The operations run through university infrastructure served economic development as well as domestic security goals. Operators targeted Alaskan state government sites, including the Alaska Department of Natural Resources (Alaskan extraction industries are major exporters to China), UN Offices in Kenya and the Kenya Ports Authority, and German automotive manufacturer Daimler AG.
Other Chinese espionage campaigns independently reported have targeted Malaysian organizations.
The Intercept reports that a SNAFU on the part of both British and Canadian Governments have misconfigured project management software Trello in a way that exposed sensitive information.

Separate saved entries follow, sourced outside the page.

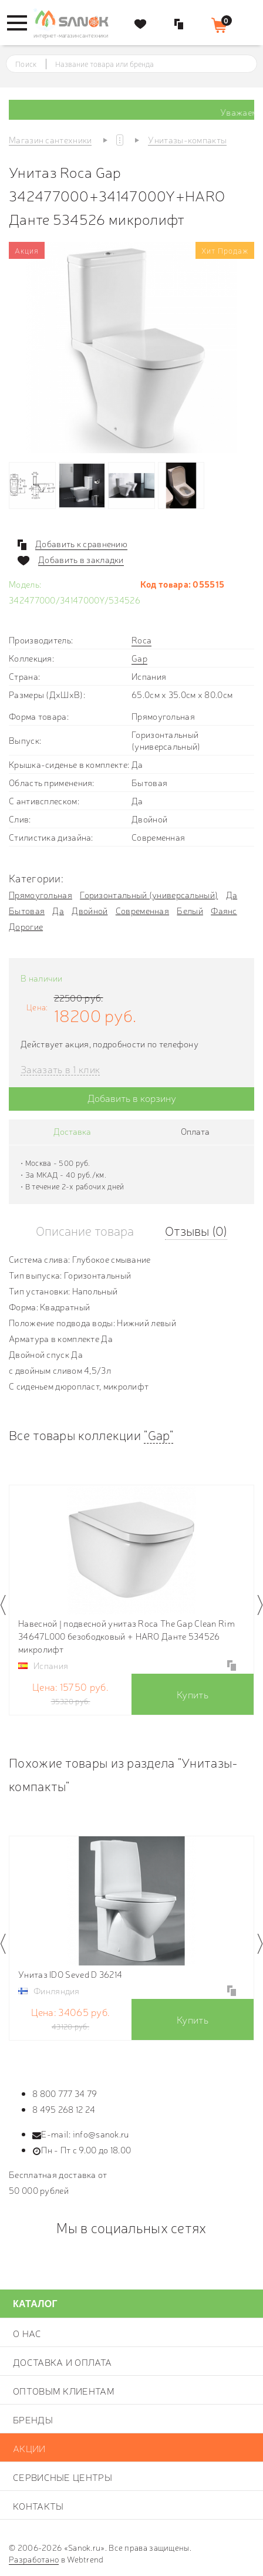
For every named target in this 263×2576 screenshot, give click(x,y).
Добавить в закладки (81, 559)
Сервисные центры (62, 2476)
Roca (141, 639)
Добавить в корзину (131, 1097)
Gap (139, 658)
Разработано (34, 2559)
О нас (27, 2333)
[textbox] (142, 64)
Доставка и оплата (62, 2361)
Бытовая (27, 910)
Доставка (72, 1131)
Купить (192, 1694)
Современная (142, 910)
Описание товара (85, 1230)
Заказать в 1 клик (60, 1069)
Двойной (89, 910)
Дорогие (26, 926)
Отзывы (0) (196, 1230)
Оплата (195, 1131)
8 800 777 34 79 (64, 2093)
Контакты (38, 2505)
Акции (29, 2448)
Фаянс (224, 910)
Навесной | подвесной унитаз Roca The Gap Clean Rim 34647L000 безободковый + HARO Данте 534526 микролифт (126, 1636)
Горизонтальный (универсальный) (149, 894)
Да (232, 894)
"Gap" (158, 1434)
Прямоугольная (40, 894)
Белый (190, 910)
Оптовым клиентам (63, 2390)
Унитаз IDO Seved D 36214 (70, 1974)
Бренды (33, 2419)
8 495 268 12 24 (64, 2109)
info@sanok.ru (101, 2133)
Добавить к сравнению (81, 543)
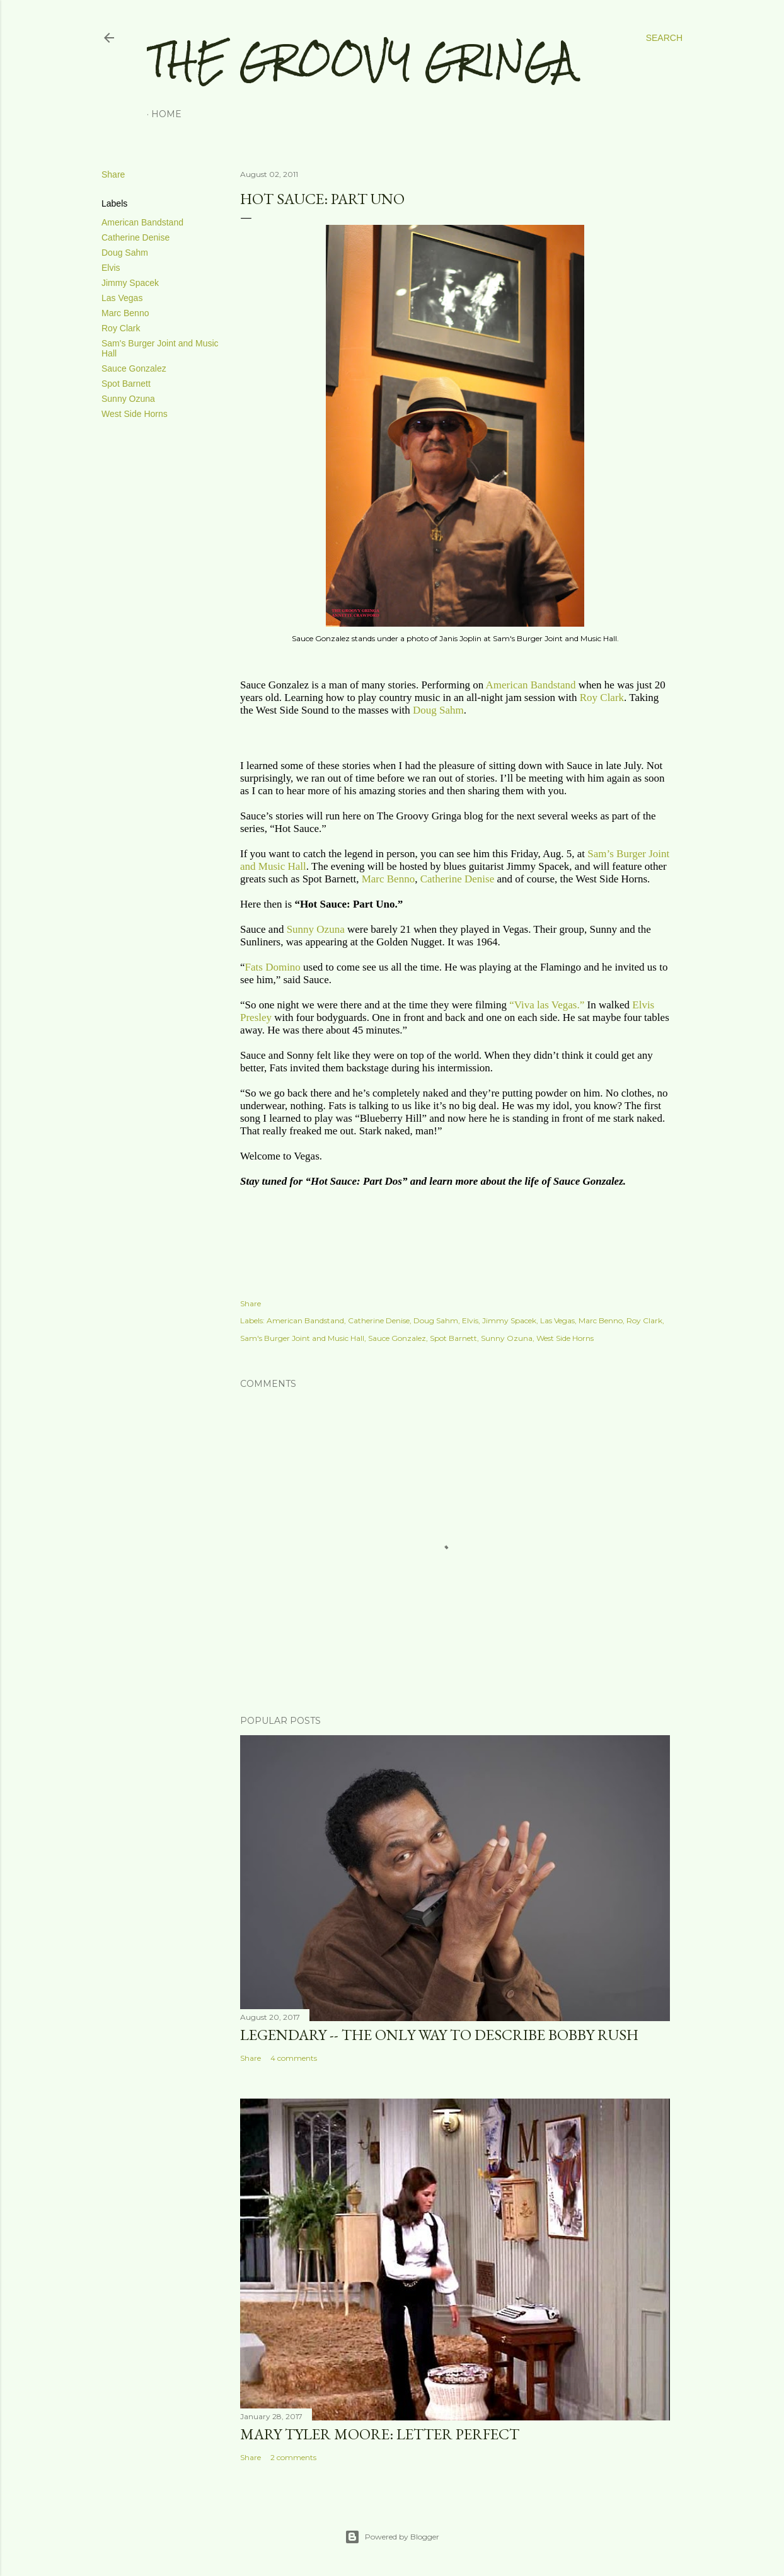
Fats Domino (273, 967)
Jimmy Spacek (130, 283)
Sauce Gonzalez (133, 368)
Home (166, 114)
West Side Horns (134, 414)
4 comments (293, 2058)
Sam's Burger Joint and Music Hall (302, 1338)
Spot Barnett (126, 384)
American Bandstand (142, 222)
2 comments (293, 2457)
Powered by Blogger (392, 2537)
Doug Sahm (124, 253)
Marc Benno (125, 313)
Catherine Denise (135, 237)
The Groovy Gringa (361, 60)
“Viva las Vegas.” (546, 1005)
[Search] (664, 38)
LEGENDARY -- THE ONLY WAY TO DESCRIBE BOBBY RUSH (439, 2034)
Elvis (110, 268)
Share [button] (113, 174)
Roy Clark (120, 328)
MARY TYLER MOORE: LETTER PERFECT (379, 2434)
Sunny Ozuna (128, 399)
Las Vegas (121, 298)
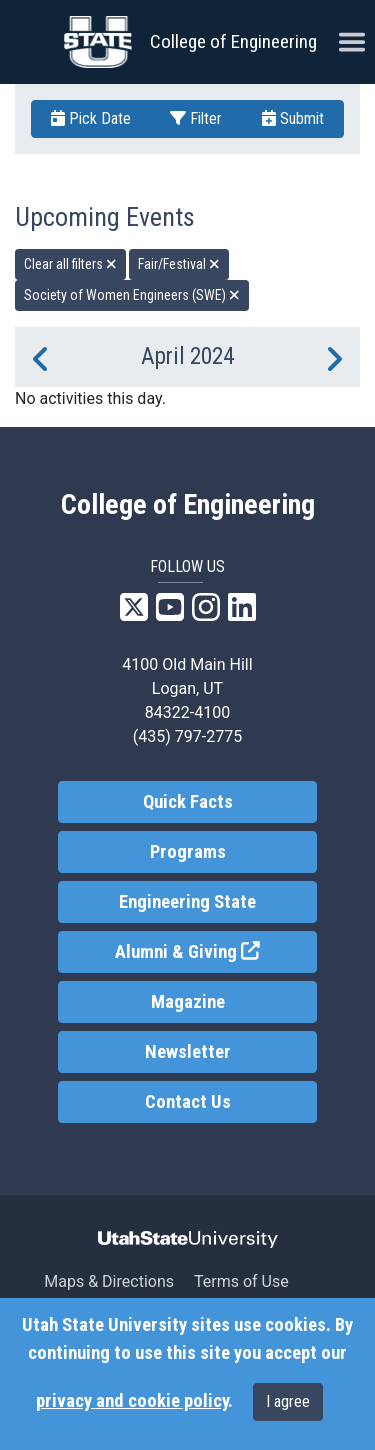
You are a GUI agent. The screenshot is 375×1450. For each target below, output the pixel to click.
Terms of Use (241, 1281)
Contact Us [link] (188, 1102)
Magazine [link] (188, 1002)
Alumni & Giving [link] (216, 950)
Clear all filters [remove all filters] (70, 264)
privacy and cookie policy (132, 1401)
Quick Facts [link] (188, 802)
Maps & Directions (109, 1281)
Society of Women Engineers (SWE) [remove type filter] (132, 295)
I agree (288, 1401)
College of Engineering (233, 41)
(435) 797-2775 (187, 736)
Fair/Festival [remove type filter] (179, 264)
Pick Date (91, 118)
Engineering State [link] (187, 902)
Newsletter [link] (188, 1052)
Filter (196, 118)
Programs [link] (188, 852)
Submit (293, 118)
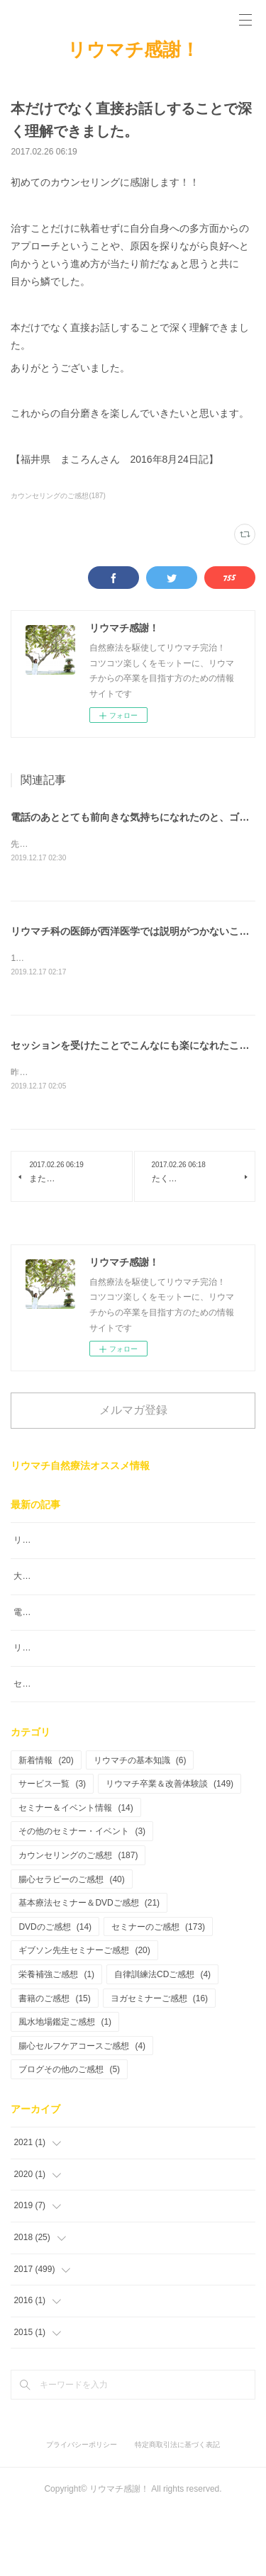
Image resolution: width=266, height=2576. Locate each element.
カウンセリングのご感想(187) (58, 496)
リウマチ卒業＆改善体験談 (169, 1848)
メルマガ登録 (133, 1413)
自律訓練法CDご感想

Epic Games, makers of the wildly popular Fortnite, pulled their signature game from Google Play as a business move to avoid Google's thirty-percent cut of downloads—understandable, because that's a lot of Vbucks by any standard. Cybercriminals have noticed this, and are using bogus Fortnite download sites to spread various forms of malware. Google Play's walled garden may be more chain-link than moated stone enclosure, but it does afford some degree of protection. If you want to upgrade your skin from Recon Specialist to Whiteout, well, caveat emptor, and be sure you're downloading the genuine article.